Analysts claimed that the price cut in Asia will boost demand, therefore putting pressure on other electric vehicle makers, such as BYD, to follow suit in the largest EV market.
Nikola´s Battery Production to Arizona
Nikola Stock increased +0.040 (1.59%) today, Jan 13. in the day that Nikola said it is moving its Cypress, Calif.- based battery manufacturing making plant to Arizona as part of a cost management plan according to MarketWatch.
The manufacturer of commercial battery-electric vehicles, fuel-cell electric vehicles, and energy solutions said its manufacturing Coolidge, Ariz., plant would now include truck and fuel-cell power module assembly, as well as battery module, pack production and battery-line automation.
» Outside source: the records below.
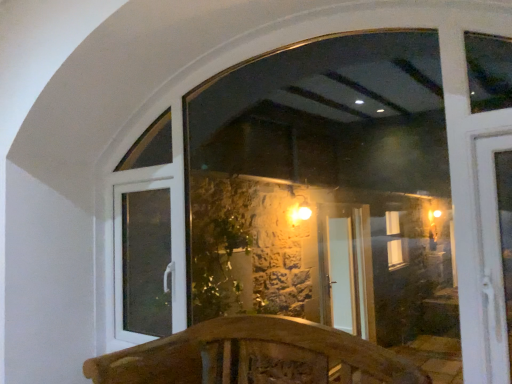 Question: Can you confirm if transparent glass window at center is thinner than wooden carved bench at center?

Choices:
 (A) no
 (B) yes

Answer: (B)

Question: Does transparent glass window at center come behind wooden carved bench at center?

Choices:
 (A) yes
 (B) no

Answer: (A)

Question: Is transparent glass window at center taller than wooden carved bench at center?

Choices:
 (A) no
 (B) yes

Answer: (B)

Question: Is transparent glass window at center turned away from wooden carved bench at center?

Choices:
 (A) no
 (B) yes

Answer: (B)

Question: Could you tell me if transparent glass window at center is turned towards wooden carved bench at center?

Choices:
 (A) yes
 (B) no

Answer: (A)

Question: Considering the positions of point (227, 165) and point (114, 190), is point (227, 165) closer or farther from the camera than point (114, 190)?

Choices:
 (A) closer
 (B) farther

Answer: (B)

Question: From a real-world perspective, is transparent glass window at center positioned above or below white plastic door at lower left?

Choices:
 (A) above
 (B) below

Answer: (A)

Question: In terms of height, does transparent glass window at center look taller or shorter compared to white plastic door at lower left?

Choices:
 (A) tall
 (B) short

Answer: (A)

Question: Would you say transparent glass window at center is inside or outside white plastic door at lower left?

Choices:
 (A) inside
 (B) outside

Answer: (B)

Question: Considering the positions of point coord(142,382) and point coord(378,331), is point coord(142,382) closer or farther from the camera than point coord(378,331)?

Choices:
 (A) closer
 (B) farther

Answer: (A)

Question: Relative to transparent glass window at center, is wooden carved bench at center in front or behind?

Choices:
 (A) behind
 (B) front

Answer: (B)

Question: From the image's perspective, is wooden carved bench at center above or below transparent glass window at center?

Choices:
 (A) below
 (B) above

Answer: (A)

Question: From a real-world perspective, is wooden carved bench at center physically located above or below transparent glass window at center?

Choices:
 (A) above
 (B) below

Answer: (B)

Question: In terms of size, does transparent glass window at center appear bigger or smaller than wooden carved bench at center?

Choices:
 (A) small
 (B) big

Answer: (A)

Question: Choose the correct answer: Is transparent glass window at center inside wooden carved bench at center or outside it?

Choices:
 (A) outside
 (B) inside

Answer: (A) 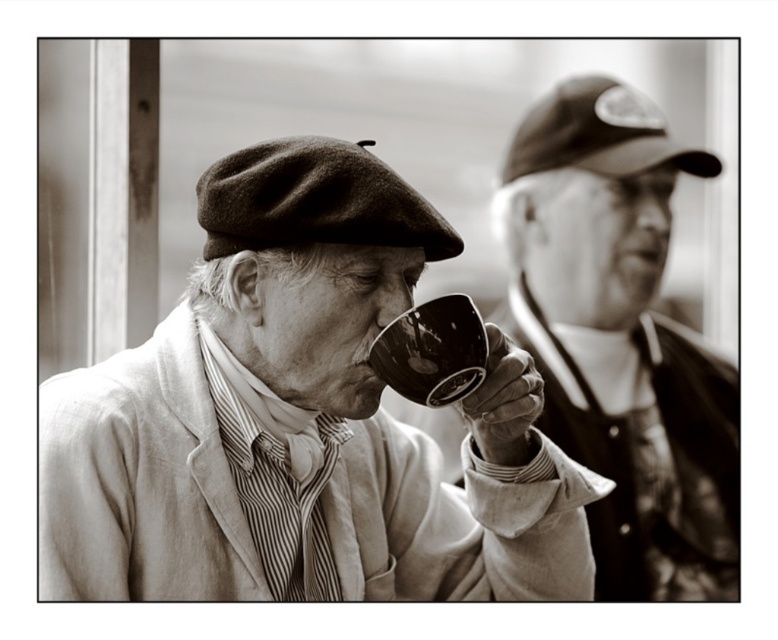 You are standing in front of the photograph and want to place a small note on the exact spot where the matte black cup at center is located. According to the coordinates provided, where should you place the note?

The matte black cup at center is located at point 0.658 on the horizontal axis and 0.387 on the vertical axis, so you should place the note at those coordinates.

You are a photographer analyzing the composition of this black and white photo. You notice the matte black cup at right and the glossy ceramic mug at upper center. Which object is positioned higher in the frame?

The glossy ceramic mug at upper center is positioned higher in the frame than the matte black cup at right. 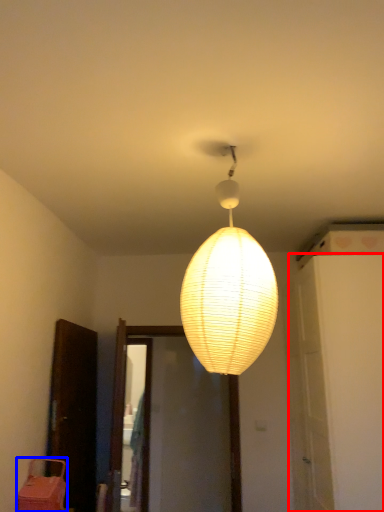 Question: Which object is closer to the camera taking this photo, door (highlighted by a red box) or furniture (highlighted by a blue box)?

Choices:
 (A) door
 (B) furniture

Answer: (B) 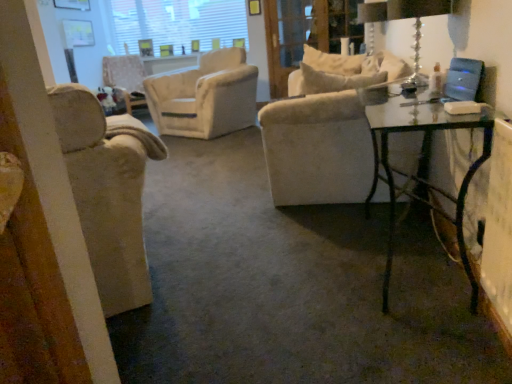 Question: From a real-world perspective, is velvet beige armchair at center, which ranks as the first chair in left-to-right order, above or below white textured window screen at upper center?

Choices:
 (A) below
 (B) above

Answer: (A)

Question: Which is correct: velvet beige armchair at center, marked as the first chair in a top-to-bottom arrangement, is inside white textured window screen at upper center, or outside of it?

Choices:
 (A) outside
 (B) inside

Answer: (A)

Question: Based on their relative distances, which object is farther from the white textured window screen at upper center?

Choices:
 (A) clear glass screen door at upper center
 (B) transparent glass table at right
 (C) beige fabric chair at left, marked as the first chair in a front-to-back arrangement
 (D) clear glass table lamp at upper right
 (E) velvet beige armchair at center, positioned as the 2th chair in front-to-back order

Answer: (C)

Question: Based on their relative distances, which object is farther from the transparent glass table at right?

Choices:
 (A) white textured window screen at upper center
 (B) clear glass table lamp at upper right
 (C) beige fabric chair at left, which appears as the second chair when viewed from the top
 (D) velvet beige armchair at center, which is the 2th chair in right-to-left order
 (E) clear glass screen door at upper center

Answer: (A) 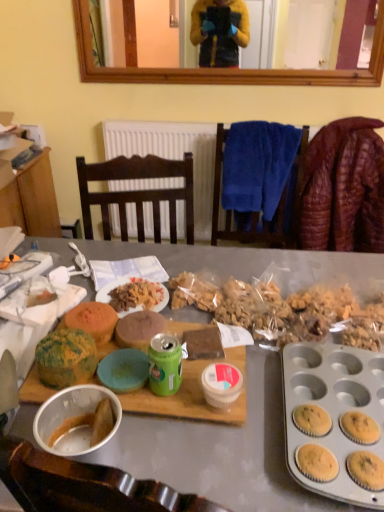 Question: Can you confirm if green matte can at center is bigger than leather jacket at right?

Choices:
 (A) yes
 (B) no

Answer: (B)

Question: Can we say green matte can at center lies outside leather jacket at right?

Choices:
 (A) no
 (B) yes

Answer: (B)

Question: Considering the relative positions of green matte can at center and leather jacket at right in the image provided, is green matte can at center to the left of leather jacket at right from the viewer's perspective?

Choices:
 (A) no
 (B) yes

Answer: (B)

Question: Can you confirm if green matte can at center is shorter than leather jacket at right?

Choices:
 (A) no
 (B) yes

Answer: (B)

Question: From the image's perspective, does green matte can at center appear higher than leather jacket at right?

Choices:
 (A) no
 (B) yes

Answer: (A)

Question: Would you say leather jacket at right is part of green matte can at center's contents?

Choices:
 (A) yes
 (B) no

Answer: (B)

Question: Is speckled yellow muffin at center-left, which is the 1th snack from front to back, facing towards blue soft towel at upper center?

Choices:
 (A) yes
 (B) no

Answer: (B)

Question: Could blue soft towel at upper center be considered to be inside speckled yellow muffin at center-left, which is the 1th snack from front to back?

Choices:
 (A) no
 (B) yes

Answer: (A)

Question: From a real-world perspective, is speckled yellow muffin at center-left, which appears as the second snack when viewed from the back, physically above blue soft towel at upper center?

Choices:
 (A) no
 (B) yes

Answer: (A)

Question: Are speckled yellow muffin at center-left, which appears as the second snack when viewed from the back, and blue soft towel at upper center located far from each other?

Choices:
 (A) yes
 (B) no

Answer: (A)

Question: From the image's perspective, does speckled yellow muffin at center-left, which is the 1th snack from front to back, appear lower than blue soft towel at upper center?

Choices:
 (A) yes
 (B) no

Answer: (A)

Question: Is the depth of speckled yellow muffin at center-left, which appears as the second snack when viewed from the back, less than that of blue soft towel at upper center?

Choices:
 (A) no
 (B) yes

Answer: (B)

Question: From a real-world perspective, is matte gray desk at center beneath leather jacket at right?

Choices:
 (A) yes
 (B) no

Answer: (A)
NIO increased +10.59 % this week
NIO Stock jumped +1.13 (10.59%) past 5 days, Jan 13 2023.
Nio, a Chinese manufacturer of electric cars, was highly sought after by investors during the peak of the Covid-19 pandemic. It seems that over-optimism regarding the speed of EV companies’ expansion may have been a factor. Nevertheless, the stock has plummeted by 60% in the last 12 months, prompting many to ponder if it is a sensible investment at present. To ascertain if this is the case, let’s analyze what Nio is currently doing well, alongside the obstacles that lie ahead.
Nio has been doing remarkably well in terms of finance, as it had $7.2 billion in cash and cash equivalents by the end of the third quarter. The company has also been doing an impressive job of expanding vehicle deliveries over the past few years, with a 60% surge to 40,052 in the fourth quarter and a 34% increase to 122,486 for the whole of 2022. Additionally, Nio’s revenue showed a 32% growth to $1.8 billion in the same period.
The company will be releasing its fourth-quarter financial results next month. Furthermore, China, being the world’s biggest car market, has an exceptionally high rate of EV adoption, leading to a 56% share of global passenger EV sales in the first half of 2022, which increased from 48% in the previous year, according to Bloomberg research.